There is a marvellous story told of a four year-old girl who woke up one night frightened, convinced that there were monsters and spooks in her room. So she ran to her parents’ bedroom. Her mother, however, brought her back to her own room, put on a number of lights, showed the child that there was nothing to be afraid of, put her back to bed, calmed her, and finally left her with the words: “There is nothing to be afraid of. When I leave, you won’t be alone in the room. God will be here with you.” But the young girl replied: “I know that God will be here with me, but I need someone in the room who has some skin!”
There is wisdom, and theology, to her response. As human beings we are creatures of the senses. We need something we can grasp tangibly, physically. Thus, a God who is everywhere is, at a certain point, nowhere. God, of course, already knows this and that is why we have been given God’s presence physically in sacrament. Understood in this sense then, there are more than seven sacraments. Family life is, or at least it can be, a sacrament. Like the Eucharist, or any other sacrament, it too can give concrete flesh to God. How so?
Partly this can be understood by contrast. Jean-Paul Sartre once said “the other is hell”. That, for a Christian and for every other major world religion, is the exact opposite of the truth. Hell is alienation, arrogant self-willed aloneness, the opposite of community, non-family. As John Shea so aptly puts it, hell is never a surprise waiting for a happy person, but the full-flowering of a life of arrogant alienation. Heaven is union with others and thus as long as we are somehow linked to a community and family we cannot go to hell.
Buckminster Fuller once said that God is not just a noun, but also a verb. That is true. God is not just a person, but also a certain flow of life, a flow of receptivity and gratitude between three persons. Inside of God there is a kind of family life going on and Jesus has assured us that when we give and receive from each other within a family, when we break open our lives and hearts and joys and frustrations and egos and agendas and finances and share these with each other, we are letting the life of God flow through us and we are giving skin to the inner life of the Trinity.

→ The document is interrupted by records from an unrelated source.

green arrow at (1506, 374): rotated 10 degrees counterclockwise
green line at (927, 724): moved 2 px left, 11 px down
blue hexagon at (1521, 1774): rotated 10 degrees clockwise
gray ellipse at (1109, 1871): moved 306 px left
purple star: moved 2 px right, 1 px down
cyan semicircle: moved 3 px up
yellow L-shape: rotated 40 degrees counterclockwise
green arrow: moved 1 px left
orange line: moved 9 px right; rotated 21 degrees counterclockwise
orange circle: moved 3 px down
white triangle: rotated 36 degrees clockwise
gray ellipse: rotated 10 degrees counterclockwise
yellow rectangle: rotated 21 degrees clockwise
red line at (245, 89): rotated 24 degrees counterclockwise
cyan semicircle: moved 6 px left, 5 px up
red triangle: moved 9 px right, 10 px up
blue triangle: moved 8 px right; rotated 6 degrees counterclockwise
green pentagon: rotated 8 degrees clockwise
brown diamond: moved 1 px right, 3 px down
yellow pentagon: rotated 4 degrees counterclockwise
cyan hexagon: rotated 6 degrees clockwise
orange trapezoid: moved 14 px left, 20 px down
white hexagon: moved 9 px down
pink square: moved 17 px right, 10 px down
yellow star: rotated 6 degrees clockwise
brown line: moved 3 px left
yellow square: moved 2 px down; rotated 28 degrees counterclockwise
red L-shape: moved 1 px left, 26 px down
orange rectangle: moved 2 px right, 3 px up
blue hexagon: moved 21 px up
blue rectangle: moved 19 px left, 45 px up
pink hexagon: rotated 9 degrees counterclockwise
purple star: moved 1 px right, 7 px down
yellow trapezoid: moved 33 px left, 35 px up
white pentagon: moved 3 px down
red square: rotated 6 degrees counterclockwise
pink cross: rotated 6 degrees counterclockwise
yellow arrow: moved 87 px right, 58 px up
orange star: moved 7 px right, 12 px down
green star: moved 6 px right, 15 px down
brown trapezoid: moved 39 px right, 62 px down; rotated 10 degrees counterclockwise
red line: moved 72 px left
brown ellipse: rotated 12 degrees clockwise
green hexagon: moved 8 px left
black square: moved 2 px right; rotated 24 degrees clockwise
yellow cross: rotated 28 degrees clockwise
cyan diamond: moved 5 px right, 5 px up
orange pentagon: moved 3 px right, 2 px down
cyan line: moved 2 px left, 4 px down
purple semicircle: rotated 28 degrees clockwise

In that sense, family life is a sacrament and, for many of us, the most important sacrament of all because it is the one that in fact touches our lives and transforms us the most deeply.
But all of this should not to be unduly romanticized. To say that family life is a sacrament is not to say that it will not be fraught with pettiness, frustration, anger, jealousies, selfish concern, pathology, and even at times real sin. Our families are never the holy family! I remember my mother, a truly pious and good woman, occasionally lamenting how in her idealism she dreamed of being the mother of the holy family – and she ended up getting stuck with us! Our families are never the romanticized stuff of our adolescent or pious dreams. Nor are they ever the idealized families of literature and movies, where people are still attractive, interesting, and worthy of our understanding and sympathy even when they are petty, selfish, jealous, unfaithful, and sinful. As we know, understanding and sympathy in the midst of the muck and grime of real family life is considerably harder to crank up. All of that notwithstanding, however, unless there is present the kind of abuse that violates the soul, family life remains a sacrament – sometimes indeed because of its imperfections rather than simply in spite of them.
It is in forming hearts that are big enough to love and forgive within imperfection that we ready ourselves for heaven.
For many of us, coming home from the hospital to join a family will be our first baptism, our family dwelling will be our primary church, our family table our primary place of Eucharist, our living room our first sanctuary, our marriage bed our deepest experience of Eucharist, and our reconciliation with each other after the pettiness and hurts of family life our ongoing sacrament of reconciliation. It is there that the flow of the life that originates within God, and finds its perfection there, will flow through us.